Ia menyampaikan, pihaknya menginginkan kepolisian untuk melanjutkan proses hukum seperti dengan apa yang telah dibuat oleh kliennya atas nama Yusabri. Untuk diketahui juga, laporan dugaan pencemaran nama baik tersebut sudah lama dibuat oleh pelapor. "Laporan tersebut sudah lama dibuat oleh klien kami tepatnya pada 21 Desember 2020 di Polres Padang Pariaman. Yang menerima laporan tersebut adalah Banit ll SPKT, Brigadir Uke Rizal," kata Adamsyah.

Adamsyah menuturkan, sampai saat ini informasi perkembangan kasus tersebut masih dalam penyelidikan pihak Polres Padang Pariaman dengan penyidik Bripka Mulyadi. "Apakah kasus tersebut berlanjut pada upaya restorative justice kembali dengan mempertemukan antara pelapor dan terlapor sehingga didapatkan perdamaian atau sebaliknya kasus ini berlanjut pada pidana, ini tergantung pada keputusan kepolisian," ungkap Kuasa Hukum itu.

Pihaknya menghormati langkah yang diambil kepolisian.
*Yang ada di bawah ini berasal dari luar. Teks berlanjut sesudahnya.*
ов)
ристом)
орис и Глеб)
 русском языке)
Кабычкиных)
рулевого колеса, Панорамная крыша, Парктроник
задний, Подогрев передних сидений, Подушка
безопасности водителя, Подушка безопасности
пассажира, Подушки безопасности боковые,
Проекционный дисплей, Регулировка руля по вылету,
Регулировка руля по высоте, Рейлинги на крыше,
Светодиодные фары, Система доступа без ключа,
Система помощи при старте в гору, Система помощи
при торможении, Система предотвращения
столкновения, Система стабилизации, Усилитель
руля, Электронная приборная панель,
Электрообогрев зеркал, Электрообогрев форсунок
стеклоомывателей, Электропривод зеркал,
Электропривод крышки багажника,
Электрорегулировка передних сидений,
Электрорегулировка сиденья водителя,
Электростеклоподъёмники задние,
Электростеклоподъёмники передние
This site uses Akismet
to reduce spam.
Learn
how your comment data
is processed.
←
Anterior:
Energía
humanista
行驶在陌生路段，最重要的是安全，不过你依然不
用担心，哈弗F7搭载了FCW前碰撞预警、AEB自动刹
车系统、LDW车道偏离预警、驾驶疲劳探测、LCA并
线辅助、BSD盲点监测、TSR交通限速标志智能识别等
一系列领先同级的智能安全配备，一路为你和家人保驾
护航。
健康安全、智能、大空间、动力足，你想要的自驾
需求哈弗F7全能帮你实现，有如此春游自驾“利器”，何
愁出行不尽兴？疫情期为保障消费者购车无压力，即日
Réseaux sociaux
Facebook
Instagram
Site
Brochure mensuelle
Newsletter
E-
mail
Ia memohon agar kasus ini tetap berjalan sehingga terlapor tidak mengulangi tuduhan pencemaran nama baik itu. "Tidak hanya pencemaran nama baik. Klien kami juga diancam dalam unggahan video tersebut," kata Adamsyah.

Adamsyah juga mengutarakan beberapa kalimat yang dilontarkan oleh terlapor dalam konten Facebook tersebut. "Datuak ndak beradab, datuak panjilek. Den catuak beko caliaklah kalau indak den catuak jan sabuik namo den. (Datuk tak beradab, Datuk penjilat. Saya pancung nanti lihatlah kalau tidak saya pancung jangan sebut nama saya). Begitu kata kata terlapor pada klien kami," ungkap Adamsyah.

Sebelumnya, kata Adamsyah, dengan cara bermediasi sudah dilakukan sebelum cara restorasi Justice berdasarkan surat edaran kapolri no 2/II/2021. "Restorasi pertama dilakukan pada tanggal 16 November 2021 di Markas Polres Kabupaten Padang Pariaman. Saat itu saya selaku kuasa hukum meminta dan  memohon kepada penyidik agar kembali meminta waktu sampai hari kamis 18 November 2021 untuk  melakukan upaya-upaya perdamaian secara musyawarah di tatanan ulayat  dan para Ninik mamak," terangnya.

Hanya saja, kesempatan itu tidak diambil oleh pihak terlapor sehingga restorasi saat itu terjadi kebuntuan. Pada dasarnya pihak pelapor berharap pertemuan di tanggal 18 itu di Surau Genteng, Komplek Makam Syekh Burhanuddin itu terjadi. Agar dapat membuka peluang perdamaian dengan sebaik baiknya dengan catatan seluruh Ninik Mamak yang 10 dan para pihak suruh terlapor harus hadir.

Pihaknya meminta seluruh pihak pihak terkait  harus hadir karena laporan ada 5 laporan, baik laporan pengrusakan, laporan perampasan uang makam, laporan perampasan uang infak ba'da Jumat di Masjid Agung. "Namun juga tidak digubris. Jadi kami sebagai kuasa hukum sangat menyayangkan atas kesempatan ini yg tidak dimanfaatkan oleh seluruh terlapor. Kami sebagai kuasa hukum bukan hanya berpatok satu laporan perkara saja karena permasalahan kejadian di Nagari Manggopoh Palak Gadang  cukup kompleks," ulas Adam.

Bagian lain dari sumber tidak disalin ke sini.